7033edo

7033 equal divisions of the octave (abbreviated 7033edo or 7033ed2), also called 7033-tone equal temperament (7033tet) or 7033 equal temperament (7033et) when viewed under a regular temperament perspective, is the tuning system that divides the octave into 7033 equal parts of about 0.171 ¢ each. Each step represents a frequency ratio of 2^1/7033, or the 7033rd root of 2.

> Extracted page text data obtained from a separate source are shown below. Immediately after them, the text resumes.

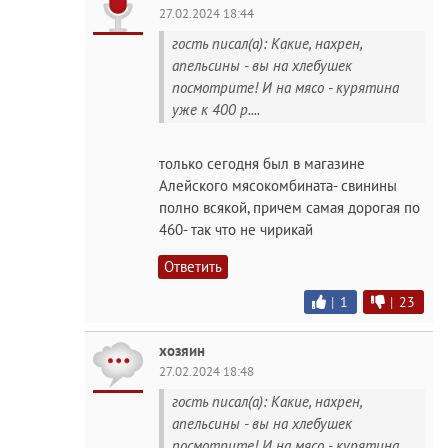
27.02.2024 18:44
гость писал(а): Какие, нахрен,
апельсины - вы на хлебушек
посмотрите! И на мясо - курятина
уже к 400 р....
только сегодня был в магазине
Алейского мясокомбината- свинины
полно всякой, причем самая дорогая по
460- так что не чирикай
Ответить
|
1
|
23
хозяин
27.02.2024 18:48
гость писал(а): Какие, нахрен,
апельсины - вы на хлебушек
посмотрите! И на мясо - курятина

7033edo is a zeta peak and integral edo, though not a gap edo. This excellence is partly explained by the fact that it is very strong in the 17-limit, with a lower relative error than any smaller division, and a lower TE logflat badness than any lower edo excepting 72. It has a flat tendency, with all the lower harmonics until 19 tuned flat. A basis for its 17-limit commas is {28561/28560, 31213/31212, 37180/37179, 918750/918731, 1257795/1257728, 3070625/3070548}. It also tempers out 123201/123200, 194481/194480, and 336141/336140, the three smallest 17-limit superparticulars.

Since the approximation to harmonic 19 is weak, it can be used as a no-19 system, in which it continues to be strong up to the 37-limit, and is consistent to the no-19 39-odd-limit.

Prime harmonics

Subsets and supersets

Since 7033 factors into primes as 13 × 541, 7033edo contains 13edo and 541edo as subsets.